A en croire le tamtam médiatique, les auditeurs de RTL n’auront plus droit, à la rentrée de septembre, au prêche matinal d’Eric Zemmour. Une décision qui ne serait pas liée à la récente sortie de l’éditorialiste sur Christiane Taubira, mais à l’ensemble de son œuvre radiophonique : « Voilà plusieurs semaines que la décision de suspendre la chronique matinale du journaliste avait été prise, l’intéressé étant jugé clivant et partisan. ». Le détail de l’explication peut varier, le fond du problème reste le même et devrait conduire Eric Zemmour, s’il est honnête, à remercier chaleureusement, et publiquement, Radio-Luxembourg.
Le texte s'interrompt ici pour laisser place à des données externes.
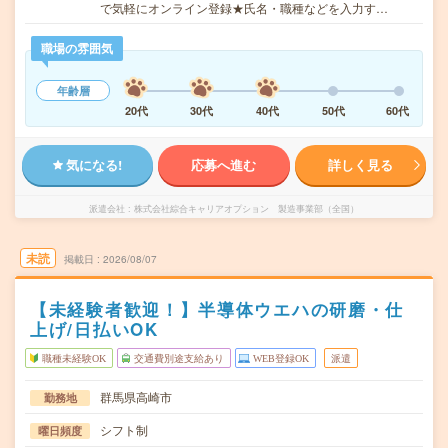
で気軽にオンライン登録★氏名・職種などを入力す…
職場の雰囲気
年齢層
20代
30代
40代
50代
60代
気になる!
応募へ進む
詳しく見る
派遣会社
株式会社綜合キャリアオプション 製造事業部（全国）
未読
掲載日
2026/08/07
【未経験者歓迎！】半導体ウエハの研磨・仕
上げ/日払いOK
職種未経験OK
交通費別途支給あり
WEB登録OK
派遣
群馬県高崎市
勤務地
シフト制
曜日頻度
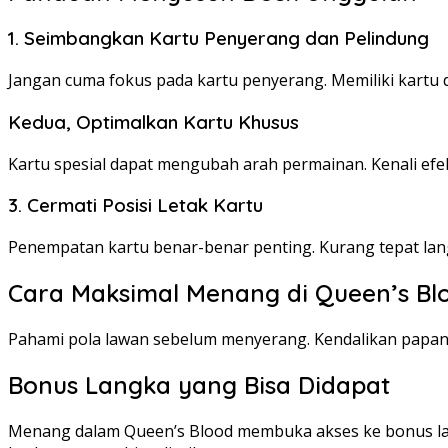
1. Seimbangkan Kartu Penyerang dan Pelindung
Jangan cuma fokus pada kartu penyerang. Memiliki kartu 
Kedua, Optimalkan Kartu Khusus
Kartu spesial dapat mengubah arah permainan. Kenali ef
3. Cermati Posisi Letak Kartu
Penempatan kartu benar-benar penting. Kurang tepat lang
Cara Maksimal Menang di Queen’s Bl
Pahami pola lawan sebelum menyerang. Kendalikan papan 
Bonus Langka yang Bisa Didapat
Menang dalam Queen’s Blood membuka akses ke bonus lang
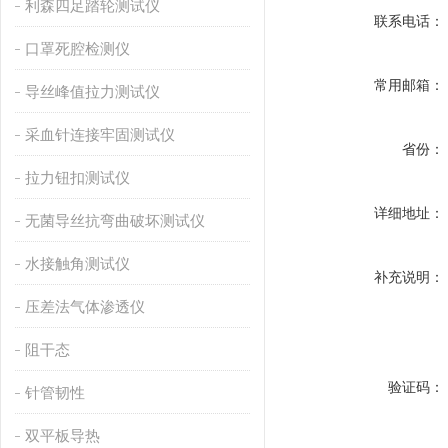
利森四足踏轮测试仪
联系电话：
口罩死腔检测仪
常用邮箱：
导丝峰值拉力测试仪
采血针连接牢固测试仪
省份：
拉力钮扣测试仪
详细地址：
无菌导丝抗弯曲破坏测试仪
水接触角测试仪
补充说明：
压差法气体渗透仪
阻干态
验证码：
针管韧性
双平板导热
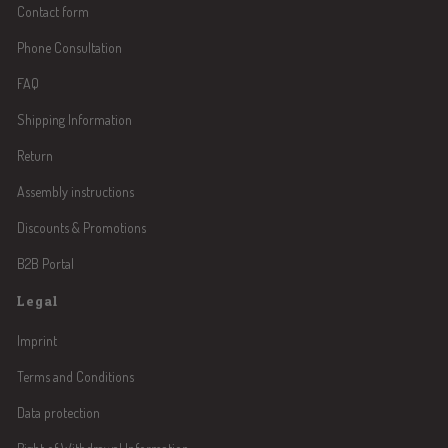
Contact form
Phone Consultation
FAQ
Shipping Information
Return
Assembly instructions
Discounts & Promotions
B2B Portal
Legal
Imprint
Terms and Conditions
Data protection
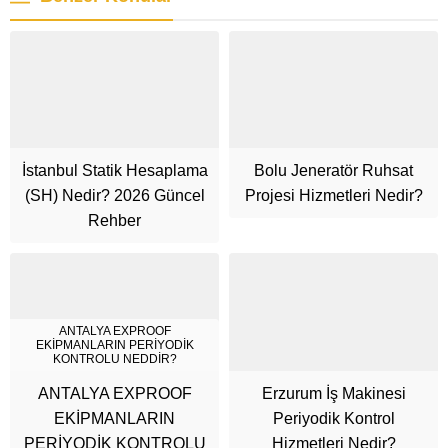
İstanbul Statik Hesaplama
Bolu Jeneratör Ruhsat
(SH) Nedir? 2026 Güncel
Projesi Hizmetleri Nedir?
Rehber
ANTALYA EXPROOF
EKİPMANLARIN PERİYODİK
KONTROLU NEDDİR?
ANTALYA EXPROOF
Erzurum İş Makinesi
EKİPMANLARIN
Periyodik Kontrol
PERİYODİK KONTROLU
Hizmetleri Nedir?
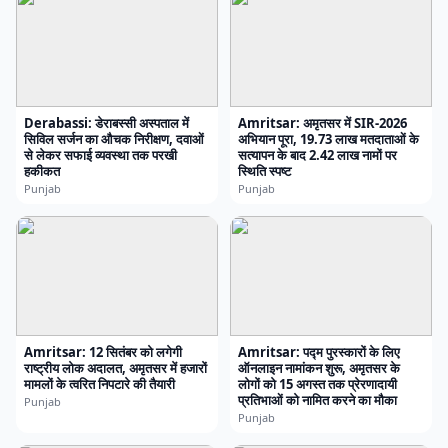
Derabassi: डेराबस्सी अस्पताल में
Amritsar: अमृतसर में SIR-2026
सिविल सर्जन का औचक निरीक्षण, दवाओं
अभियान पूरा, 19.73 लाख मतदाताओं के
से लेकर सफाई व्यवस्था तक परखी
सत्यापन के बाद 2.42 लाख नामों पर
हकीकत
स्थिति स्पष्ट
Punjab
Punjab
Amritsar: 12 सितंबर को लगेगी
Amritsar: पद्म पुरस्कारों के लिए
राष्ट्रीय लोक अदालत, अमृतसर में हजारों
ऑनलाइन नामांकन शुरू, अमृतसर के
मामलों के त्वरित निपटारे की तैयारी
लोगों को 15 अगस्त तक प्रेरणादायी
प्रतिभाओं को नामित करने का मौका
Punjab
Punjab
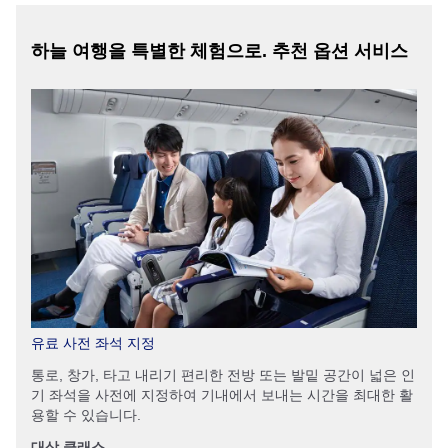
하늘 여행을 특별한 체험으로. 추천 옵션 서비스
유료 사전 좌석 지정
통로, 창가, 타고 내리기 편리한 전방 또는 발밑 공간이 넓은 인
기 좌석을 사전에 지정하여 기내에서 보내는 시간을 최대한 활
용할 수 있습니다.
대상 클래스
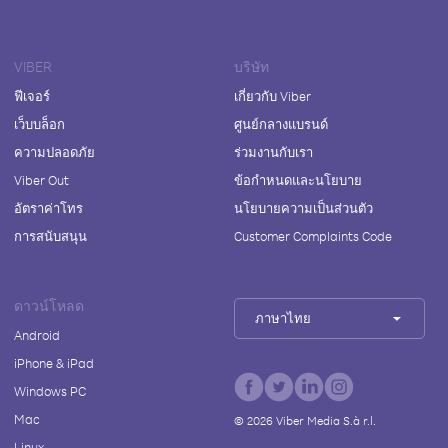
VIBER
บริษัท
ฟีเจอร์
เกี่ยวกับ Viber
เว็บบล็อก
ศูนย์กลางแบรนด์
ความปลอดภัย
ร่วมงานกับเรา
Viber Out
ข้อกำหนดและนโยบาย
อัตราค่าโทร
นโยบายความเป็นส่วนตัว
การสนับสนุน
Customer Complaints Code
ดาวน์โหลด
ภาษาไทย
Android
iPhone & iPad
Windows PC
Mac
©
2026
Viber Media S.à r.l.
Linux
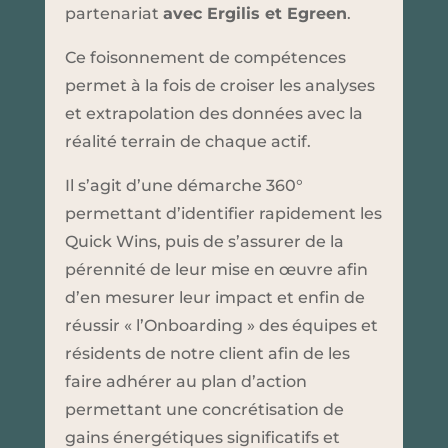
partenariat
avec Ergilis et Egreen
.
Ce foisonnement de compétences
permet à la fois de croiser les analyses
et extrapolation des données avec la
réalité terrain de chaque actif.
Il s’agit d’une démarche 360°
permettant d’identifier rapidement les
Quick Wins, puis de s’assurer de la
pérennité de leur mise en œuvre afin
d’en mesurer leur impact et enfin de
réussir « l’Onboarding » des équipes et
résidents de notre client afin de les
faire adhérer au plan d’action
permettant une concrétisation de
gains énergétiques significatifs et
Car quelle est l’essence du zemmourisme ? Toute la notoriété et le succès du personnage, des talk shows sur la télévision publique aux chroniques écrite et radiodiffusées, tient à un cocktail à la recette clairement établie : (1) la dénonciation des excès d’un certain politiquement correct « progressiste » qui, comme toute idéologie, génère son lot d’absurdités et d’impasses ; (2) la promotion, à des heures de grandes écoutes et sur des médias à large audience, d’une pensée oscillant entre le réactionnaire, et le simplement beauf, sur les femmes, les étrangers ou les jeunes ; (3) la sublimation du tout par une prétention à la subversion, les idées relevant de (1) et (2) étant censées, par nature ou par principe, être en opposition ou en résistance à la pensée unique d’une caste médiatico-politique aussi omniprésente que coupée de la France réelle.
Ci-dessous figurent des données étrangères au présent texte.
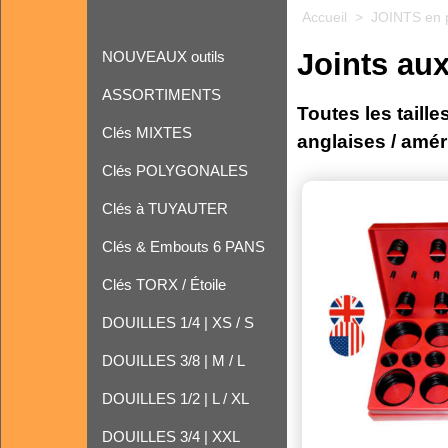
Accueil
>
JOINTS en 
Joints au
NOUVEAUX outils
ASSORTIMENTS
Toutes les taille
Clés MIXTES
anglaises / amér
Clés POLYGONALES
Clés à TUYAUTER
Clés & Embouts 6 PANS
Clés TORX / Étoile
DOUILLES 1/4 | XS / S
DOUILLES 3/8 | M / L
DOUILLES 1/2 | L / XL
DOUILLES 3/4 | XXL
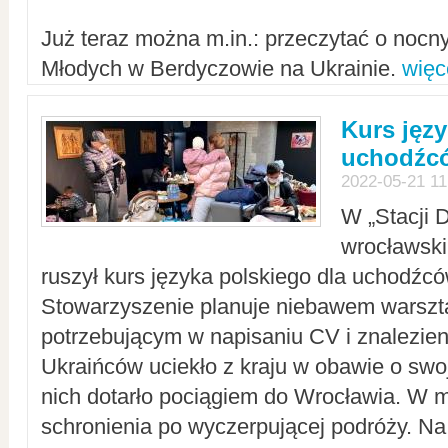
Już teraz można m.in.: przeczytać o noc
Młodych w Berdyczowie na Ukrainie.
więc
Kurs języ
uchodźcó
2022-05-21 11
W „Stacji D
wrocławsk
ruszył kurs języka polskiego dla uchodźcó
Stowarzyszenie planuje niebawem warszt
potrzebującym w napisaniu CV i znalezieni
Ukraińców uciekło z kraju w obawie o swoj
nich dotarło pociągiem do Wrocławia. W m
schronienia po wyczerpującej podróży. 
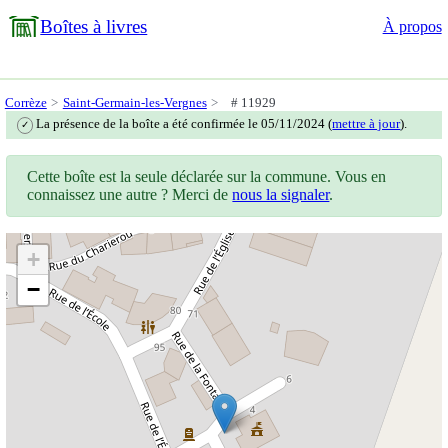
Boîtes à livres
À propos
Corrèze
Saint-Germain-les-Vergnes
# 11929
La présence de la boîte a été confirmée le 05/11/2024 (
mettre à jour
).
✓
Cette boîte est la seule déclarée sur la commune. Vous en
connaissez une autre ? Merci de
nous la signaler
.
+
−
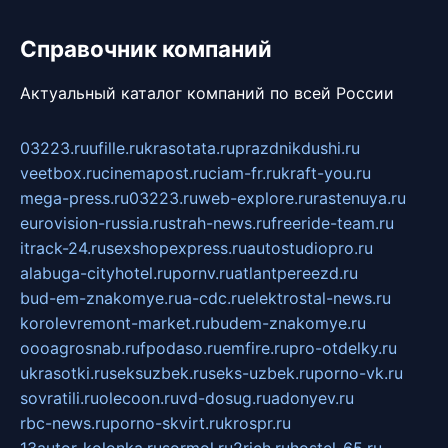
Справочник компаний
Актуальный каталог компаний по всей России
03223.ru
ufille.ru
krasotata.ru
prazdnikdushi.ru
veetbox.ru
cinemapost.ru
ciam-fr.ru
kraft-you.ru
mega-press.ru
03223.ru
web-explore.ru
rastenuya.ru
eurovision-russia.ru
strah-news.ru
freeride-team.ru
itrack-24.ru
sexshopexpress.ru
autostudiopro.ru
alabuga-cityhotel.ru
pornv.ru
atlantpereezd.ru
bud-em-znakomye.ru
a-cdc.ru
elektrostal-news.ru
korolevremont-market.ru
budem-znakomye.ru
oooagrosnab.ru
fpodaso.ru
emfire.ru
pro-otdelky.ru
ukrasotki.ru
seksuzbek.ru
seks-uzbek.ru
porno-vk.ru
sovratili.ru
olecoon.ru
vd-dosug.ru
adonyev.ru
rbc-news.ru
porno-skvirt.ru
krospr.ru
13autor-kolonka.ru
sormol.ru
2rich.ru
hostel-65.ru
Le paradoxe du zemmourisme est que son succès mine ses fondements. C’est un secret de polichinelle : la prétendue pensée unique (comprendre : féministe, anti-raciste, internationaliste, sociale …), contre laquelle un Eric Zemmour, un Robert Ménard ou une Elisabeth Lévy jurent être en croisade, est de moins en moins unique, et de moins répandue. Un petit exercice facile : pourriez-vous citer un équivalent progressiste (en termes de présence médiatique et de popularité) d’Eric Zemmour ? Personnellement, je sèche. Les idées de sa famille de pensée, par ailleurs, ont considérablement progressé dans la classe politique, tenant par exemple lieu de nouvelle doxa à l’UMP sarkozyste, une fois les chimères de l’ouverture et du ramayadisme définitivement abandonnées par l’ancien locataire de Élysée. Quel est l’originalité ou l’insolence d’Eric Zemmour, quand ses thèses sont quotidiennement reprises, voire durcies, par Claude Guéant ou Guillaume Peltier ?
En vérité, une sourde, sournoise menace planait depuis quelques mois au-dessus de la tête du binôme d’Eric Naulleau : celle de la banalisation. Cette banalisation qui, érodant le clinquant vernis sulfureux de Zemmour, allait finir par faire éclater au grand jour cette terrible réalité : que celui qui se rêve en penseur révolutionnaire n’est en définitive qu’un radoteur sans génie, tournant indéfiniment dans son bocal avec quelques idées convenues, bien loin du brio de la grande tradition française des provocateurs et anars de droite.
Et voilà – divine surprise ! – que la Rue Bayard sauve in extremis son mousquetaire du c’était mieux avant. En le liquidant après Salviac, je cite, pour son caractère « clivant et partisan », elle lui rend son lustre et sa prétention de marginalité, de subversion, qui, ces derniers temps, ne trompait plus personne. Les cris d’orfraie de la réacosphère, qui hurle déjà au stalinisme et à la purge, doivent remplir d’aise la future victime de la prochaine ligne éditoriale de RTL. Tout comme le malaise des militants de gauche qui se voient obligés de rappeler leur attachement à la liberté d’expression. Non, vraiment, si Eric Zemmour ne devait répondre que d’un mot à son employeur, ce ne pourrait être que celui-ci : MERCI.